今後の日経平均株価を占ううえで注目していた10月31日の衆議院選挙は、与党の自由民主党が単独で絶対安定多数の261議席を確保。議席数では岸田文雄首相にとって圧倒的な勝利となった。私は驚いていないが、事前のマスコミ報道やマーケット予想を大きく上回る結果となったのはサプライズだったようだ。

もちろん、日経平均株価は大きく上昇した。選挙直前(10月29日)の2万8892円(終値)に対して、選挙翌日の11月1日の大引けは754円高(2.6%高)の2万9647円まで買われたのだ。株価は素直に選挙結果を反映したものとなった。

選挙後、株価の上昇は完全に終了したのか?

だが、その後は4日の2万9794円で目先ピークとなり、10日の2万9106円まで調整してしまった。この動きを見て「日本株の戻りが鈍い」という見方が多いようだが、私はそれは言いすぎではないかと考えている。

なぜなら、日経平均株価と連動している(高安のタイミングが似ている)NASDAQ総合株価指数も11月8日にピークを打ち、株価がいったん調整したからだ。日本株は「世界の景気敏感株」といわれ、アメリカの株式動向に影響を受けやすい。自民党の大勝をすべて株価が織り込んだわけではなく、まだ上昇余地は残っているとみている。

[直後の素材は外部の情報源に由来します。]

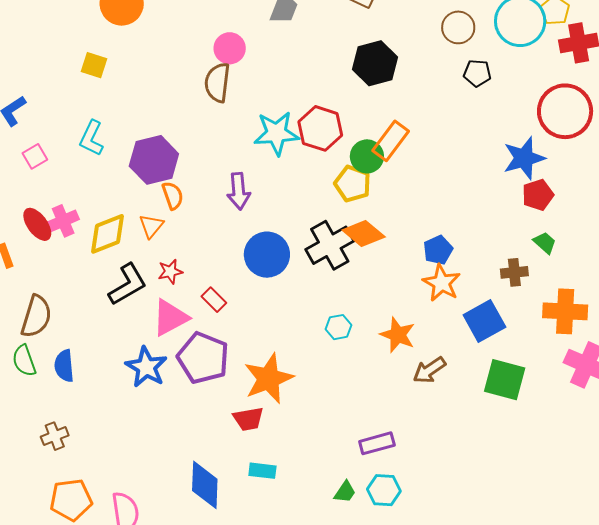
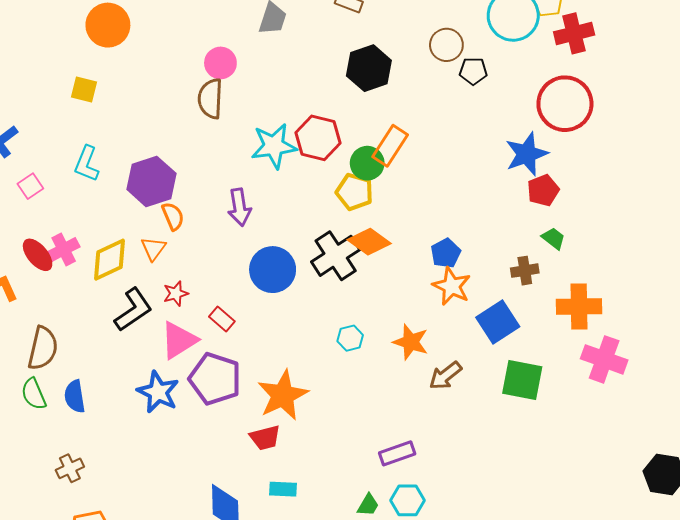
brown circle: (458, 27) -> (446, 45), moved

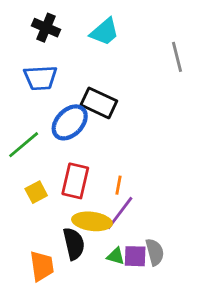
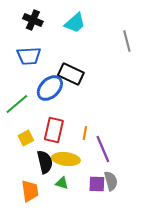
purple line: (120, 213) -> (103, 149), moved, turned -60
black semicircle: (74, 244) -> (45, 162), moved
green triangle: (116, 256) -> (62, 183), moved

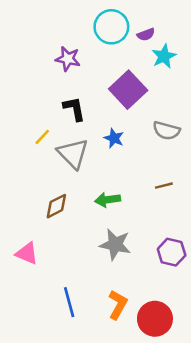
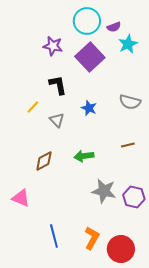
purple square: (128, 90) -> (90, 57), moved
gray triangle: (73, 154) -> (57, 120), size x0.6
gray star: (115, 244) -> (104, 191), moved

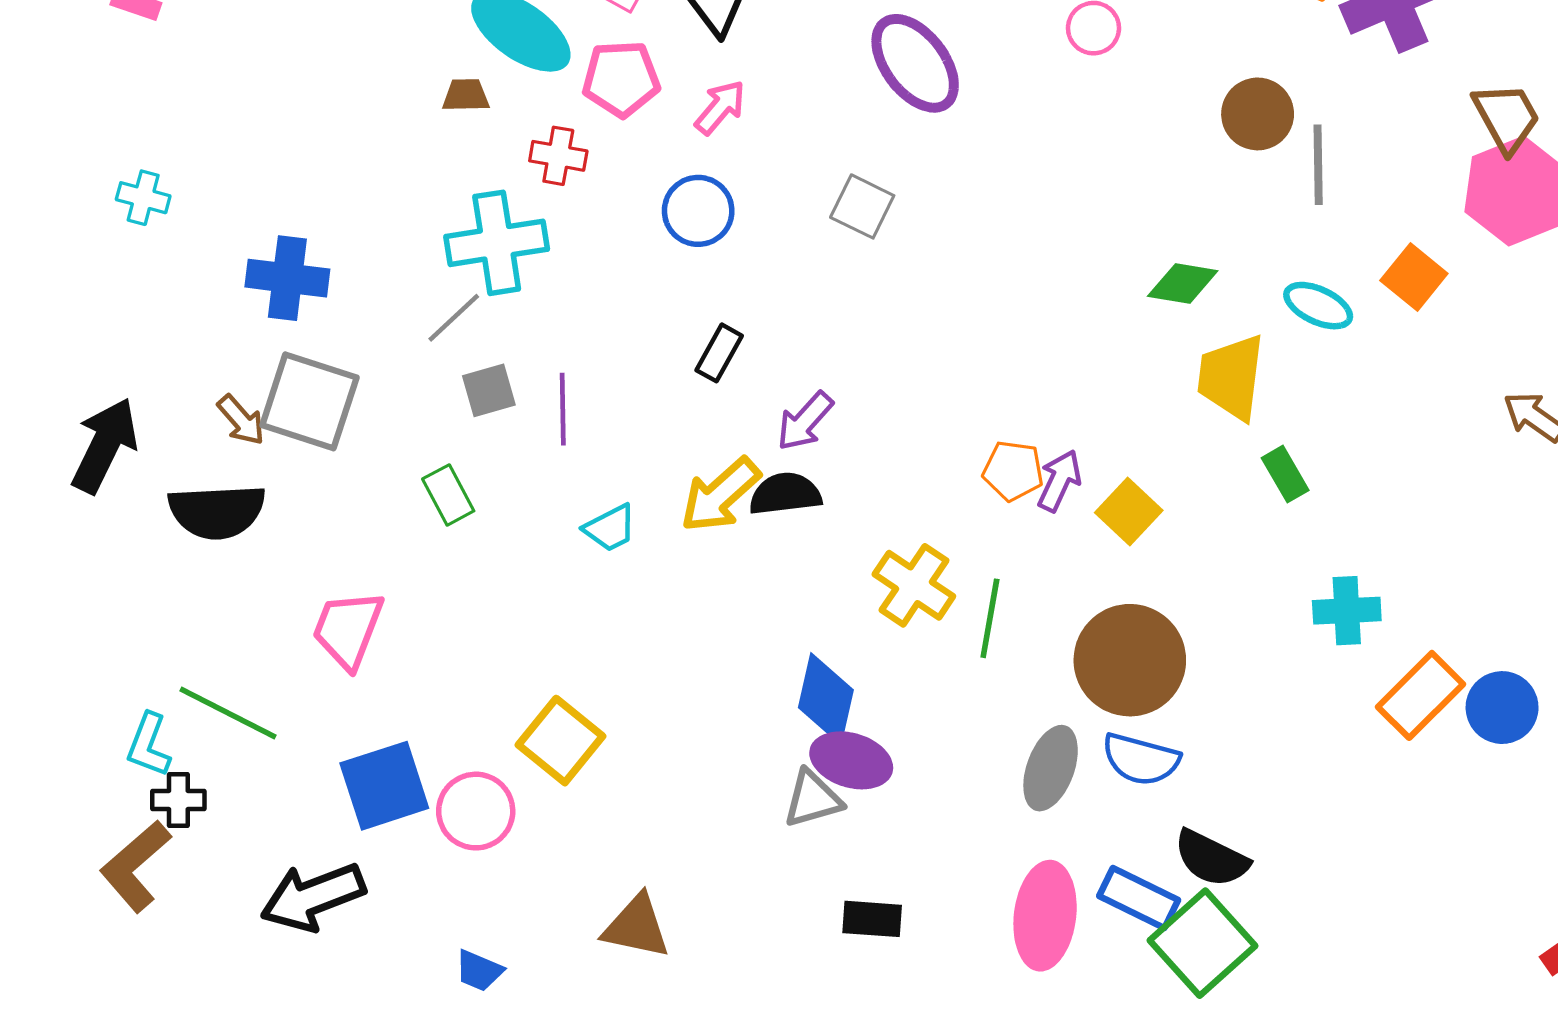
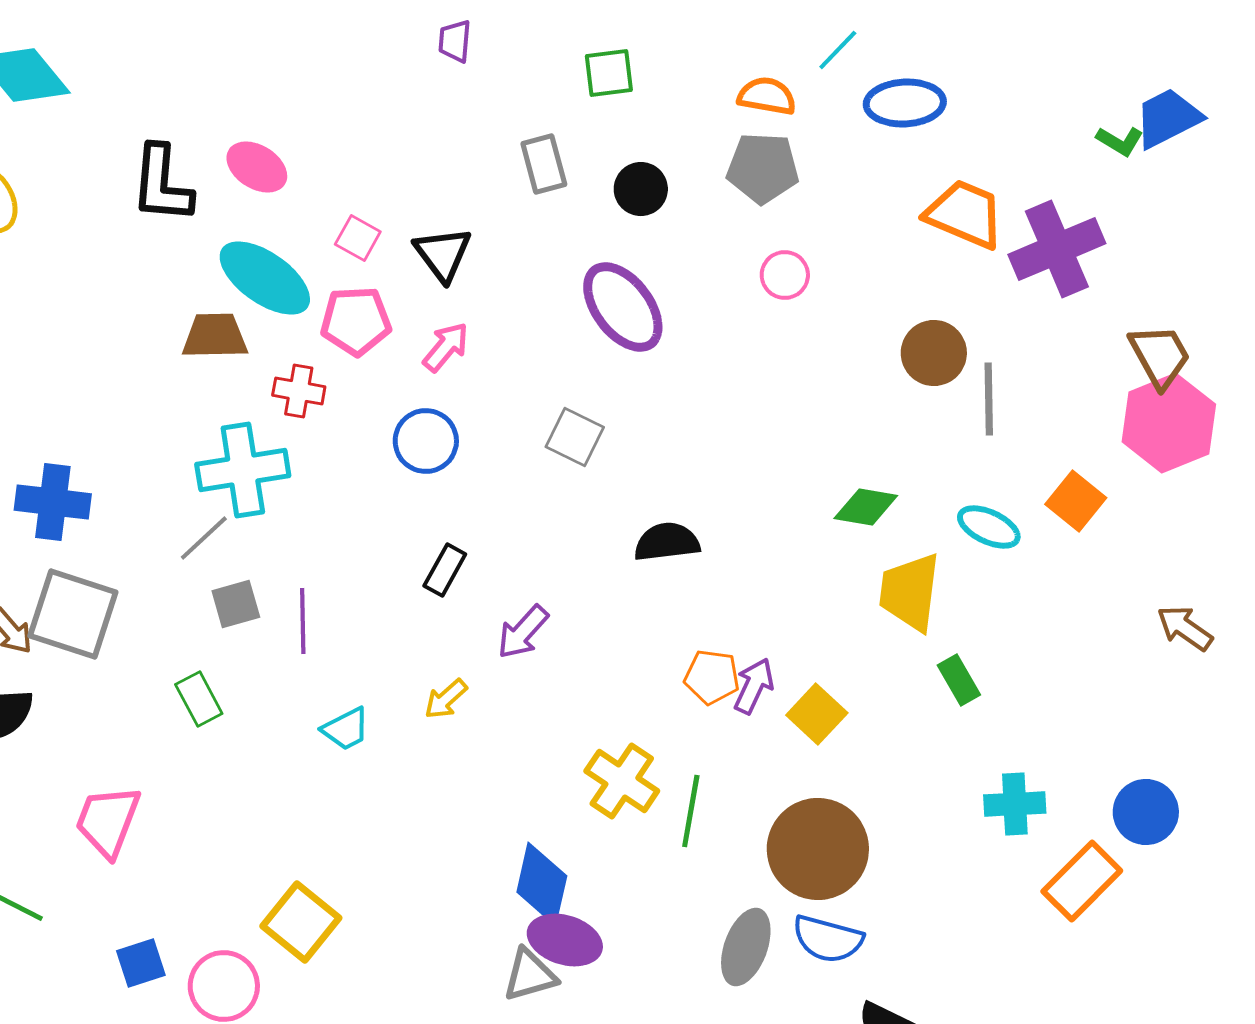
brown trapezoid: (466, 95) -> (215, 336), size x1.5
black semicircle: (785, 494) -> (667, 542), moved
yellow arrow: (720, 495) -> (446, 699), size x0.6
blue circle: (1502, 708) -> (1146, 812), moved
blue square: (384, 786) -> (141, 963), size x0.6

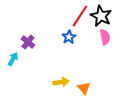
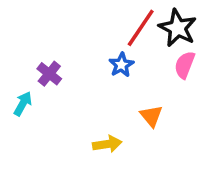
pink semicircle: (105, 37) -> (185, 65), turned -147
orange triangle: (84, 88) -> (151, 116), moved

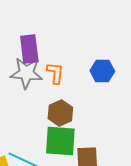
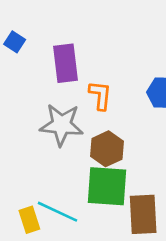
gray star: (26, 73) -> (62, 125), moved

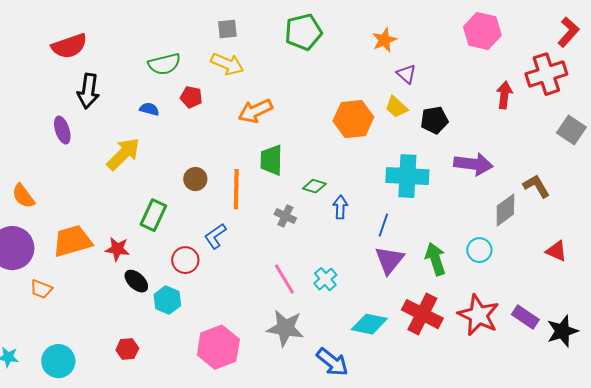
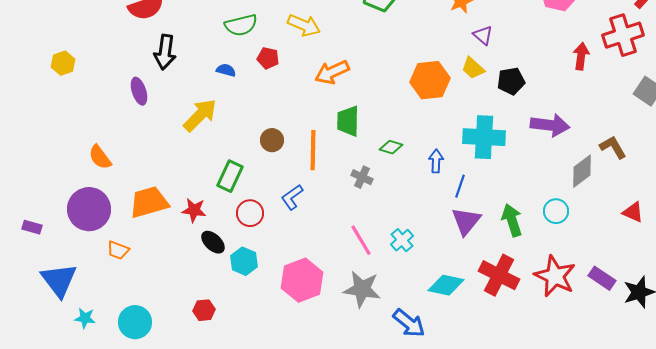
blue arrow: (340, 207) -> (436, 161), moved
red circle: (185, 260) -> (250, 213), moved
pink hexagon: (218, 347) -> (302, 280), moved

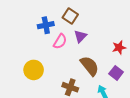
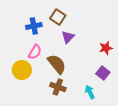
pink semicircle: (60, 41) -> (35, 52), moved
brown semicircle: (90, 66) -> (57, 64), moved

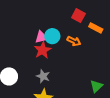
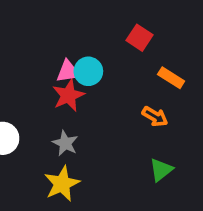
orange rectangle: (96, 28) -> (171, 78), moved
orange arrow: (74, 41) -> (155, 117), moved

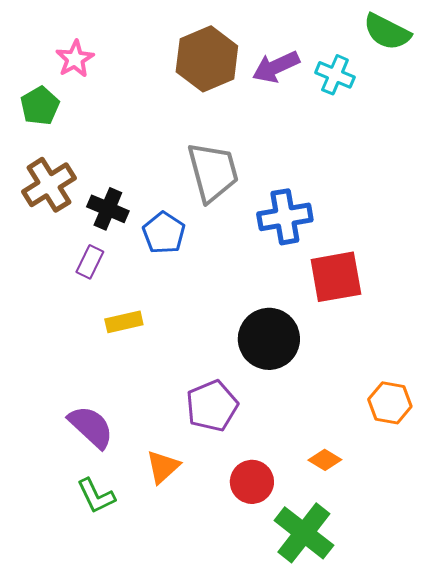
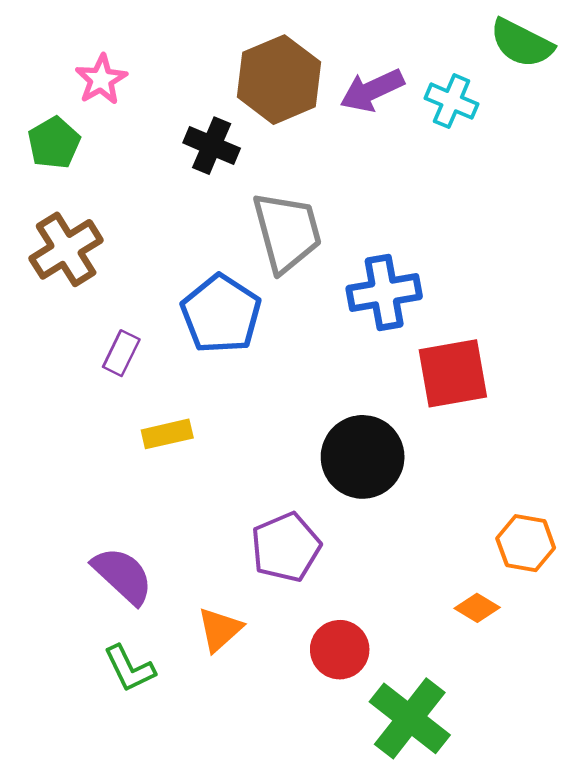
black cross: (108, 209) -> (212, 146), moved
blue pentagon: (164, 233) -> (221, 314), size x1.4
orange diamond: (325, 460) -> (477, 608), moved

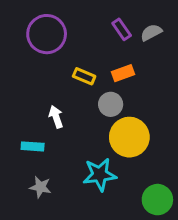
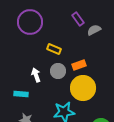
gray semicircle: (151, 33) -> (94, 30), moved
orange rectangle: (123, 73) -> (79, 65), moved
gray circle: (111, 104) -> (58, 71), moved

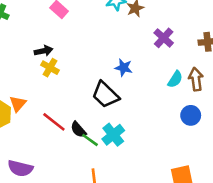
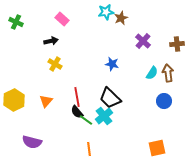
black arrow: (44, 51) -> (51, 41), moved
black trapezoid: (106, 95) -> (110, 98), moved
orange triangle: (18, 104) -> (46, 101), moved
red line: (54, 122) -> (77, 97), moved, turned 42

日本株に影響を与える海外投資家の動向も、衆院選直後(11月1~5日)は+367億円(現物+1454億円、先物-1087億円)と、わずかながら買い越しに転じた。直近11月18日に発表された11月8~12日の海外投資家は、現物(-373億円)売り越し、先物(+3151億円)買い越しで2万9700円を超えたのは、海外投資家の先物買いによるところが大きかったといえる。今後、12月中旬にかけて買い越し基調が定着する可能性もありそうだ。

政府は11月19日に新たな経済対策を閣議決定。地方負担分や財政投融資を加えた財政支出は55.7兆円で、過去最大だった2020年4月の経済対策(48.4兆円)を上回る規模となった。新型コロナ対策費のほか、家計や企業向けの給付金が膨らんだためだ。

今後は12月上旬に臨時国会が召集され、同月中旬に2021年度の補正予算が成立する運びだ。現在のところ、報道では経済対策の中身については、成長より分配が重視されているため、株式市場の評価は残念ながら低いようだ。ただし、経済対策で恩恵を受ける一部の業種や企業は短期的に注目される可能性が高く、全体でも下落よりも上昇するほうの可能性が高いとみる。